= James Stamp =

American musician (1904–1985)

James George Stamp (20 December 1904 – 22 December 1985) was an American professional musician.

==Early life==
James George Stamp was born in Carberry, Manitoba, Canada, to James Walter Stamp and Frances Jane Stamp (nee Ireson), English immigrants who arrived in Canada in 1902. His parents were Salvationists. James Walter Stamp was musically inclined, playing cornet in the Army band and rising to the rank of Major.

== Career ==
Stamp became a professional musician at age 16. He started in the Mayo Clinic Band in Rochester, Minnesota. After playing in Minneapolis theatres, he was asked to play 4th trumpet in the Minneapolis Symphony Orchestra.

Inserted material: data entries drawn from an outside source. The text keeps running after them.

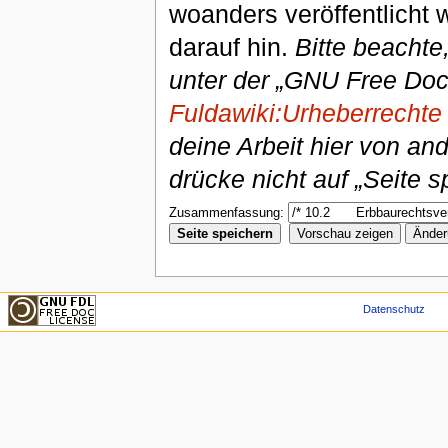
woanders veröffentlicht 
darauf hin.
Bitte beachte
unter der „GNU Free Doc
Fuldawiki:Urheberrechte
deine Arbeit hier von an
drücke nicht auf „Seite s
Zusammenfassung:
Datenschutz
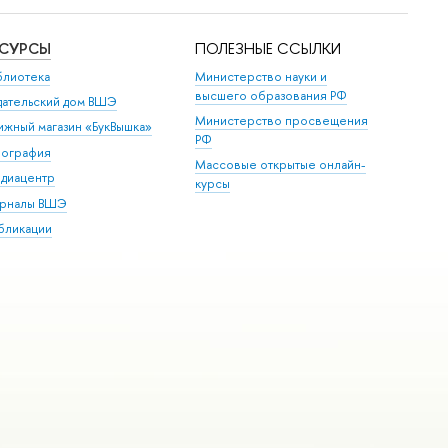
ЕСУРСЫ
ПОЛЕЗНЫЕ ССЫЛКИ
блиотека
Министерство науки и
высшего образования РФ
дательский дом ВШЭ
Министерство просвещения
ижный магазин «БукВышка»
РФ
пография
Массовые открытые онлайн-
диацентр
курсы
рналы ВШЭ
бликации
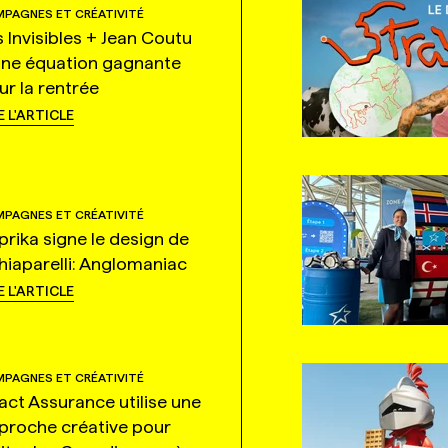
PAGNES ET CRÉATIVITÉ
s Invisibles + Jean Coutu
une équation gagnante
ur la rentrée
E L'ARTICLE
PAGNES ET CRÉATIVITÉ
prika signe le design de
hiaparelli: Anglomaniac
E L'ARTICLE
PAGNES ET CRÉATIVITÉ
tact Assurance utilise une
proche créative pour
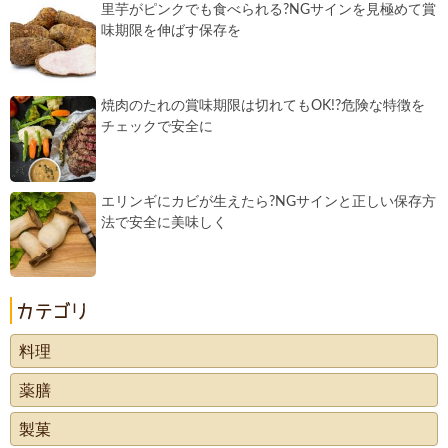
里芋がピンクでも食べられる?NGサインを見極めて賞
味期限を伸ばす保存を
焼肉のたれの賞味期限は切れてもOK!?危険な特徴を
チェックで安全に
エリンギにカビが生えたら?NGサインと正しい保存方
法で安全に美味しく
料理
薬膳
製菓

After an argument with the 1st trumpet, he was asked to play the 1st part on the Brahms 2nd Symphony while on tour in Cincinnati. He was given a contract as 1st trumpet for the next season immediately after the concert. Stamp stayed with the Minneapolis Symphony Orchestra for 17 years, playing Trumpet under conductors such as Henri Verbrugghen, Eugene Ormandy and his favorite, Dimitri Mitropoulos.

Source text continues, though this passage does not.